What do you see as the biggest challenges that cell therapy companies are facing at this moment? How is Be The Match BioTherapies positioned to help them?
First and foremost, and particularly for an early stage company without an approved product, the key is to design studies that will efficiently evaluate the safety, feasibility and effectiveness of a particular cellular therapy they have developed. Without well-designed studies, a potentially beneficial therapy may never get to the point where it can help patients.
Beyond that, navigating the regulatory hurdles is a critical step, as is handling all the logistics necessary to safely collect and transport cells from one place to the next without any mishaps. This is another way Be The Match BioTherapies can help. We can leverage over 30 years of experience in consistently collecting, transporting and tracking cells destined to be used in real patients, in a timely and safe manner.
Manufacturing is another big hurdle. Doing this well and in a reproducible manner is critical, as is meeting the timelines demanded by our patients and their clinical conditions. Another challenge is the globalization of the marketplace and how we deal with that. There are patients in need all over the globe and companies are stepping up to meet that challenge.
However, the U.S. is still in the lead, so how do our companies get their effective therapies out to more patients around the globe who need them? We don’t want to inadvertently create a situation where disparities in access to the best therapies are created.
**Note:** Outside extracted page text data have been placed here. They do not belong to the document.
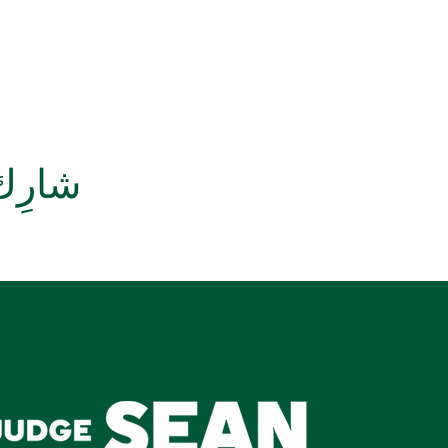
شارِك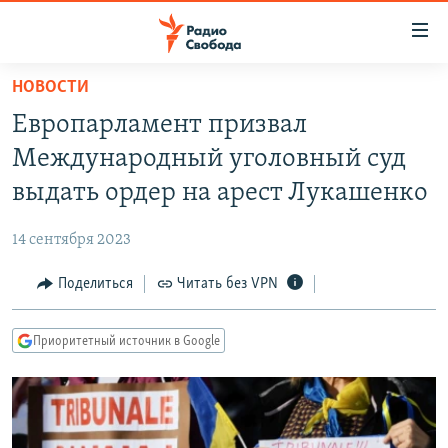
Ссылки
для
упрощенного
НОВОСТИ
ПРОГРАММЫ
доступа
Европарламент призвал
ПОДКАСТЫ
Вернуться
Международный уголовный суд
к
АВТОРСКИЕ ПРОЕКТЫ
выдать ордер на арест Лукашенко
основному
ЦИТАТЫ СВОБОДЫ
содержанию
14 сентября 2023
Вернутся
МНЕНИЯ
к
Поделиться
Читать без VPN
КУЛЬТУРА
главной
навигации
IDEL.РЕАЛИИ
Приоритетный источник в Google
Вернутся
КАВКАЗ.РЕАЛИИ
к
СЕВЕР.РЕАЛИИ
поиску
СИБИРЬ.РЕАЛИИ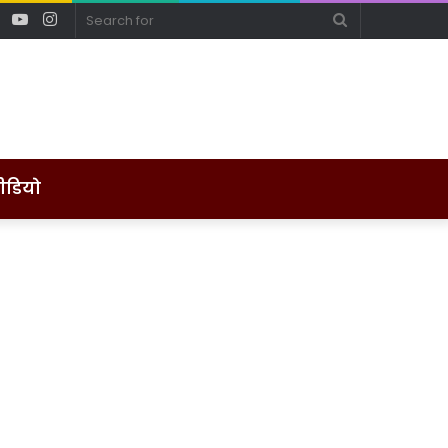
ebook
Twitter
YouTube
Instagram
Search
for
ीडियो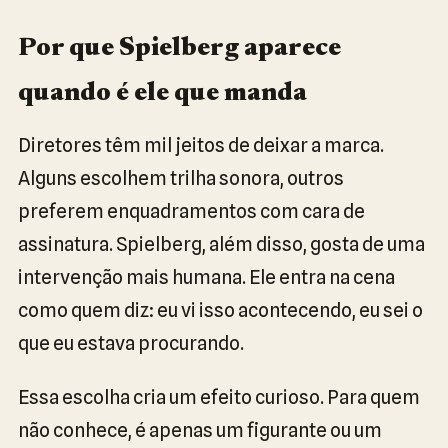
Por que Spielberg aparece
quando é ele que manda
Diretores têm mil jeitos de deixar a marca.
Alguns escolhem trilha sonora, outros
preferem enquadramentos com cara de
assinatura. Spielberg, além disso, gosta de uma
intervenção mais humana. Ele entra na cena
como quem diz: eu vi isso acontecendo, eu sei o
que eu estava procurando.
Essa escolha cria um efeito curioso. Para quem
não conhece, é apenas um figurante ou um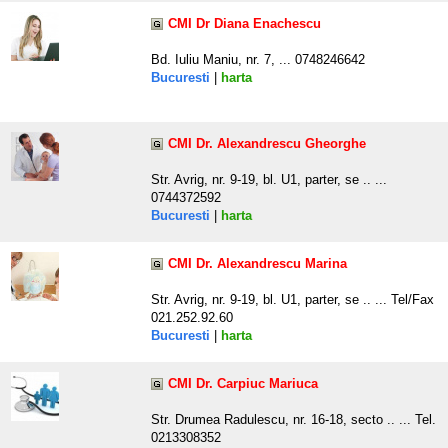
CMI Dr Diana Enachescu
Bd. Iuliu Maniu, nr. 7, ... 0748246642
Bucuresti
|
harta
CMI Dr. Alexandrescu Gheorghe
Str. Avrig, nr. 9-19, bl. U1, parter, se .. ...
0744372592
Bucuresti
|
harta
CMI Dr. Alexandrescu Marina
Str. Avrig, nr. 9-19, bl. U1, parter, se .. ... Tel/Fax
021.252.92.60
Bucuresti
|
harta
CMI Dr. Carpiuc Mariuca
Str. Drumea Radulescu, nr. 16-18, secto .. ... Tel.
0213308352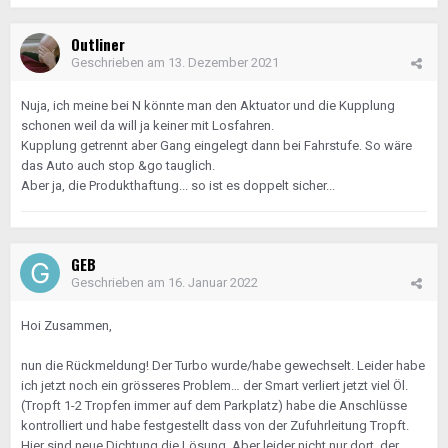
Outliner
Geschrieben am
13. Dezember 2021
Nuja, ich meine bei N könnte man den Aktuator und die Kupplung
schonen weil da will ja keiner mit Losfahren.
Kupplung getrennt aber Gang eingelegt dann bei Fahrstufe. So wäre
das Auto auch stop &go tauglich.
Aber ja, die Produkthaftung... so ist es doppelt sicher...
GEB
Geschrieben am
16. Januar 2022
Hoi Zusammen,
nun die Rückmeldung! Der Turbo wurde/habe gewechselt. Leider habe
ich jetzt noch ein grösseres Problem… der Smart verliert jetzt viel Öl.
(Tropft 1-2 Tropfen immer auf dem Parkplatz) habe die Anschlüsse
kontrolliert und habe festgestellt dass von der Zufuhrleitung Tropft.
Hier sind neue Dichtung die Lösung. Aber leider nicht nur dort, der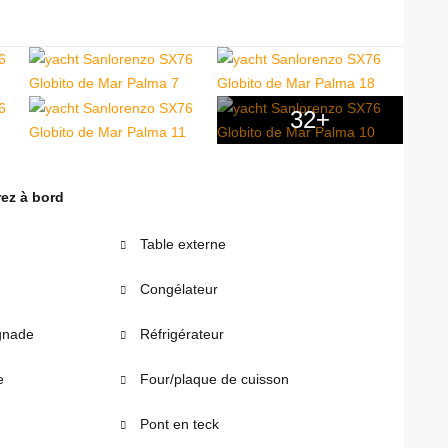
32+
ez à bord
Table externe
Congélateur
gnade
Réfrigérateur
e
Four/plaque de cuisson
Pont en teck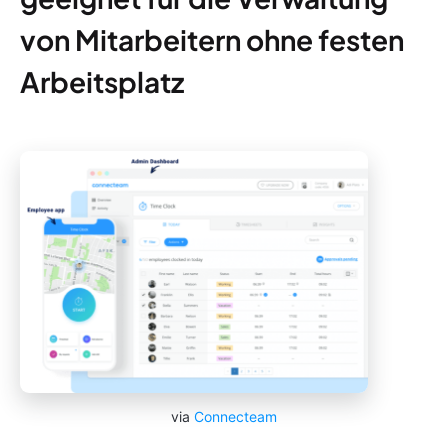
von Mitarbeitern ohne festen
Arbeitsplatz
via
Connecteam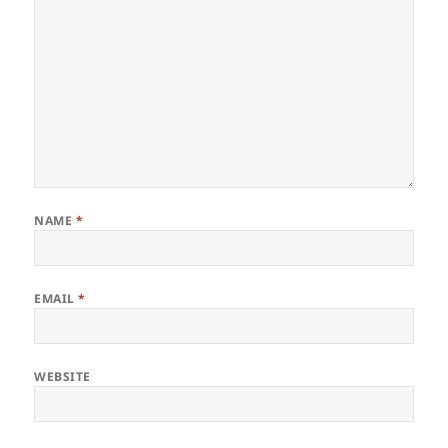
NAME
*
EMAIL
*
WEBSITE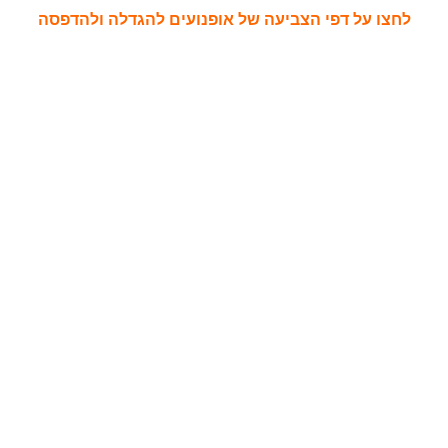
לחצו על דפי הצביעה של אופנועים להגדלה ולהדפסה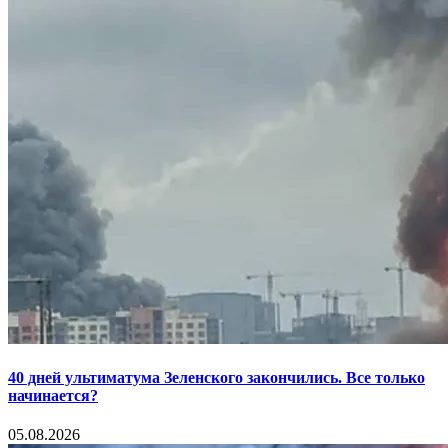
40 дней ультиматума Зеленского закончились. Все только
начинается?
05.08.2026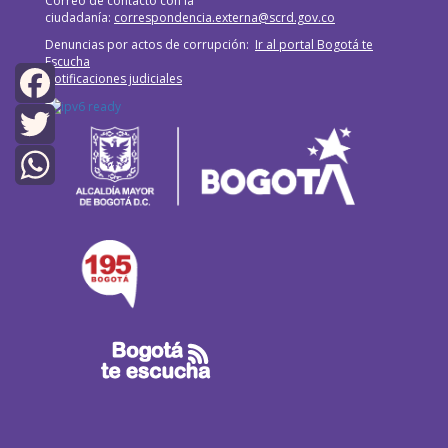
Correo de contacto con la
ciudadanía:
correspondencia.externa@scrd.gov.co
Denuncias por actos de corrupción:
Ir al portal Bogotá te
Escucha
Notificaciones judiciales
Facebook
Twitter
WhatsApp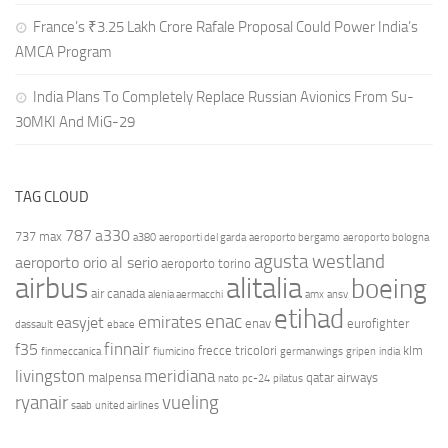
France’s ₹3.25 Lakh Crore Rafale Proposal Could Power India’s
AMCA Program
India Plans To Completely Replace Russian Avionics From Su-
30MKI And MiG-29
TAG CLOUD
787
a330
737 max
a380
aeroporti del garda
aeroporto bergamo
aeroporto bologna
agusta westland
aeroporto orio al serio
aeroporto torino
airbus
alitalia
boeing
air canada
alenia aermacchi
amx
ansv
etihad
enac
emirates
easyjet
enav
eurofighter
dassault
ebace
finnair
f35
frecce tricolori
klm
finmeccanica
fiumicino
germanwings
gripen
india
livingston
meridiana
malpensa
qatar airways
nato
pc-24
pilatus
ryanair
vueling
saab
united airlines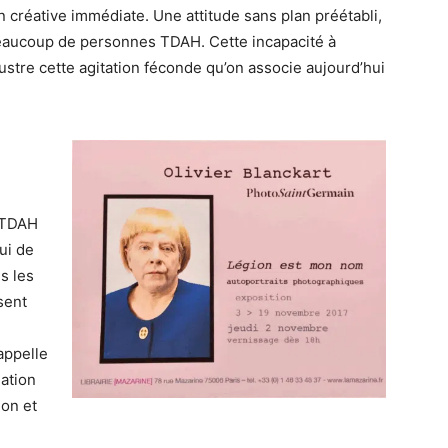
on créative immédiate. Une attitude sans plan préétabli,
eaucoup de personnes TDAH. Cette incapacité à
lustre cette agitation féconde qu’on associe aujourd’hui
u TDAH
ui de
s les
ssent
appelle
éation
ion et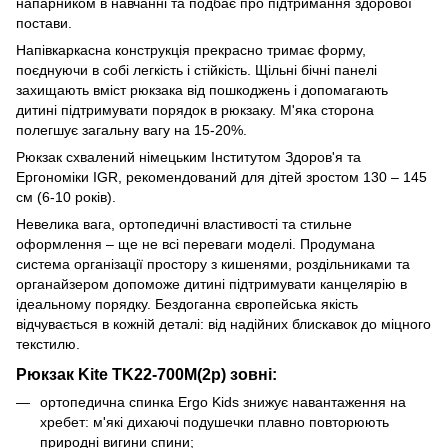
напарником в навчанні та подбає про підтримання здорової
постави.
Напівкаркасна конструкція прекрасно тримає форму,
поєднуючи в собі легкість і стійкість. Щільні бічні панелі
захищають вміст рюкзака від пошкоджень і допомагають
дитині підтримувати порядок в рюкзаку. М'яка сторона
полегшує загальну вагу на 15-20%.
Рюкзак схвалений німецьким Інститутом Здоров'я та
Ергономіки IGR, рекомендований для дітей зростом 130 – 145
см (6-10 років).
Невелика вага, ортопедичні властивості та стильне
оформлення – ще не всі переваги моделі. Продумана
система організації простору з кишенями, роздільниками та
органайзером допоможе дитині підтримувати канцелярію в
ідеальному порядку. Бездоганна європейська якість
відчувається в кожній деталі: від надійних блискавок до міцного
текстилю.
Рюкзак Kite TK22-700M(2p) зовні:
ортопедична спинка Ergo Kids знижує навантаження на
хребет: м'які дихаючі подушечки плавно повторюють
природні вигини спини;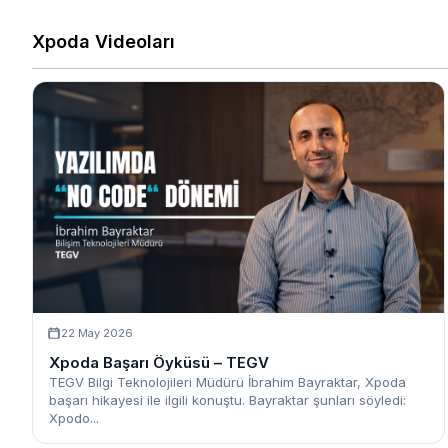
Xpoda Videoları
22 May 2026
Xpoda Başarı Öyküsü – TEGV
TEGV Bilgi Teknolojileri Müdürü İbrahim Bayraktar, Xpoda
başarı hikayesi ile ilgili konuştu. Bayraktar şunları söyledi:
Xpodo...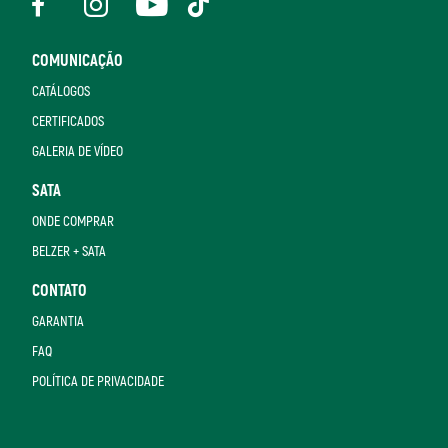
COMUNICAÇÃO
CATÁLOGOS
CERTIFICADOS
GALERIA DE VÍDEO
SATA
ONDE COMPRAR
BELZER + SATA
CONTATO
GARANTIA
FAQ
POLÍTICA DE PRIVACIDADE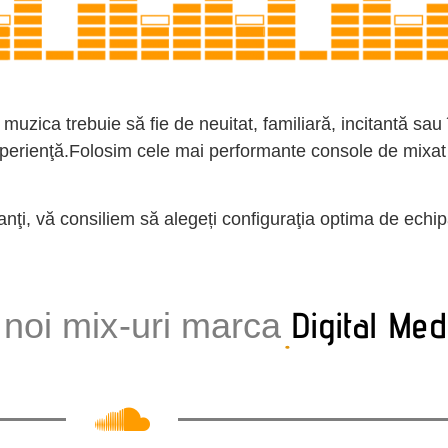
muzica trebuie să fie de neuitat, familiară, incitantă sau
perienţă.Folosim cele mai performante console de mixat 
panţi, vă consiliem să alegeți configuraţia optima de ec
Digital Me
 noi mix-uri marca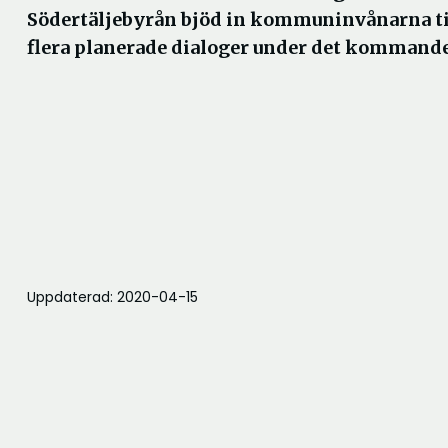
Södertäljebyrån bjöd in kommuninvånarna til
flera planerade dialoger under det kommande
Uppdaterad: 2020-04-15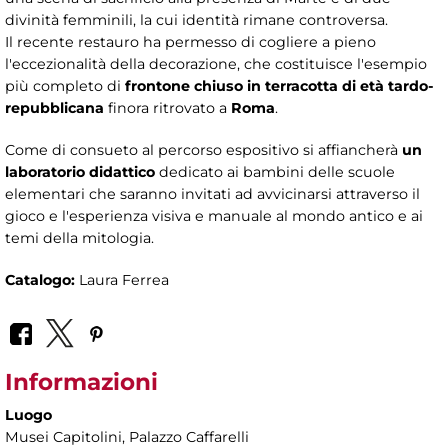
divinità femminili, la cui identità rimane controversa.
Il recente restauro ha permesso di cogliere a pieno
l'eccezionalità della decorazione, che costituisce l'esempio
più completo di
frontone chiuso in terracotta di età tardo-
repubblicana
finora ritrovato a
Roma
.
Come di consueto al percorso espositivo si affiancherà
un
laboratorio didattico
dedicato ai bambini delle scuole
elementari che saranno invitati ad avvicinarsi attraverso il
gioco e l'esperienza visiva e manuale al mondo antico e ai
temi della mitologia.
Catalogo:
Laura Ferrea
Informazioni
Luogo
Musei Capitolini
, Palazzo Caffarelli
Where do you see the biggest opportunities for cell therapy? Any emerging disease areas?
Cellular therapies are very different from conventional drugs as they will continue to evolve. They are really living, breathing therapies that are amenable to continued modification and optimization based on data generated not only in the laboratory but from safety and efficacy signals gained from the clinical trials we perform. This adaptability is one of the key differences of cellular therapy and also one of its most interesting characteristics.
As far as opportunities, I think we may see an approval for a CAR-T cell therapy for multiple myeloma in the next year, and we will learn more about the effectiveness of this treatment for patients with chronic leukemia who have expended most of their treatment options. I also see big opportunities in solid tumors and will be very interested in the results of these trials as they come out over the next few years.
There are also great opportunities to treat other serious and debilitating non-cancer related diseases such as multiple sclerosis, scleroderma, and sickle cell disease, just to name a few.
What is most exciting to you about the cell and gene therapy space?
The recent approval of a gene therapy for a form of hereditary blindness was a very exciting milestone and I believe we are on the cusp of being able to effectively treat other serious genetic disorders like sickle cell disease and immune deficiency syndromes through gene therapy. The technology is catching up with the complexity of these diseases, so I think we will see significant advances in gene therapy over the next decade.
There are a lot of opportunities to team up with several pioneering organizations and I hope I can help Be The Match BioTherapies evaluate and communicate the best opportunities to make progress and improve the lives of more patients by leveraging the many assets of our organization.